2. Halid, (2005) meneliti Pemanfaatan Sistem Informasi Manajemen
Kepegawaian sebagai Dasar Pengambilan Keputusan di Dinas Kesehatan
Propinsi Bengkulu. Hasil penelitian menunjukkan bahwa SIMPEG belum
digunakan sebagai dasar dalam pengambilan keputusan. Perbedaan dengan
penelitian yang dilakukan oleh Halid, (2005) terletak pada unit analisis dn
subjek penelitian.

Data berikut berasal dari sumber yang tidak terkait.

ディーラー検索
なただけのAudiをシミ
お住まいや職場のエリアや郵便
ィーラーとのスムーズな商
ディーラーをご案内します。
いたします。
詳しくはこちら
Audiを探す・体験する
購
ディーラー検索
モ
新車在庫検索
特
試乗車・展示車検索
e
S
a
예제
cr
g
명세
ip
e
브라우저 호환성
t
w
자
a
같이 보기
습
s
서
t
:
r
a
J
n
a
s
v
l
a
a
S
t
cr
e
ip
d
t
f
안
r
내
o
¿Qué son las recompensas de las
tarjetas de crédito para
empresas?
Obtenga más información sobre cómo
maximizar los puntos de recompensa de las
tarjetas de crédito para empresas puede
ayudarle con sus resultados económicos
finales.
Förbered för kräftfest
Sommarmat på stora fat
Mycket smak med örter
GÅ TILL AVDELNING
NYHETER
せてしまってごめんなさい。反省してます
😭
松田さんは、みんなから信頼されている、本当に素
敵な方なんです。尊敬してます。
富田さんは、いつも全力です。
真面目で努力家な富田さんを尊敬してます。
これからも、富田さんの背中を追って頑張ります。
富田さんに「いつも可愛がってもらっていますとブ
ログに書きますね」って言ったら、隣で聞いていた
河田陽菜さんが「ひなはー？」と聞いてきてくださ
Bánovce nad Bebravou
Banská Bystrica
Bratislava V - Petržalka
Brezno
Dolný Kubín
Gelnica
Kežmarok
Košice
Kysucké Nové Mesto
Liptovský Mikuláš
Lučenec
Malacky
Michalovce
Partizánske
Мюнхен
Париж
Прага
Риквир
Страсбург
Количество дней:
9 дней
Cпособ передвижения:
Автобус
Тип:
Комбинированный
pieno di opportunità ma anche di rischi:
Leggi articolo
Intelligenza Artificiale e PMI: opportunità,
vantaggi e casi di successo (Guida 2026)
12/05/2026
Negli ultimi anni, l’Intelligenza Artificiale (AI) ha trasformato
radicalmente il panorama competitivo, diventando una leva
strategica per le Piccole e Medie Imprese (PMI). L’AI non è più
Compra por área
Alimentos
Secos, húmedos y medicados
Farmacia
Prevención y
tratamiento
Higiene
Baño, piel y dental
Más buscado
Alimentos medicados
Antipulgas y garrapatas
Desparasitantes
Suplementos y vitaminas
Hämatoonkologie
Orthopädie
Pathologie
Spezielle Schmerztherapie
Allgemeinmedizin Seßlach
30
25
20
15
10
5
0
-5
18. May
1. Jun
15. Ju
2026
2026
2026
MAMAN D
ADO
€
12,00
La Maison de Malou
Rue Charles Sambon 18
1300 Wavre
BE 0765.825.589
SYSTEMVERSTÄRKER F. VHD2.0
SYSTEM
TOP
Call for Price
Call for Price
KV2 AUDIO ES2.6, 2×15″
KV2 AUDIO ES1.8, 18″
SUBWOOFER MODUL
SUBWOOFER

Halid, (2005) menggunakan unit analisis Bagian
Kepegawaian Dinas Kesehatan Provinsi Bengkulu yang mengelola SIMPEG
dan empat Unit Pelaksa Teknis (UPT) Dinas Kesehatan Provinsi Bengkulu,
sedangkan subjek penelitiannya terdiri dari Kepala Dinas Kesehatan, Kepala
Bagian Tata Usaha, empat orang Kepala Sub Dinas Kesehatan Provinsi
Bengkulu, empat orang Kepala UPT Dinas Kesehatan Provinsi Bengkulu,
Kepala BKD, dua orang Pengelola SIMPEG, staf bagian kepegawaian UPT
masing-masing dua orang, satu orang yang memiliki masalah kepegawaian dari
masing-masing UPT dan dua orang yang memiliki masalah kepegawaian dari
Dinas Kesehatan Provinsi Bengkulu.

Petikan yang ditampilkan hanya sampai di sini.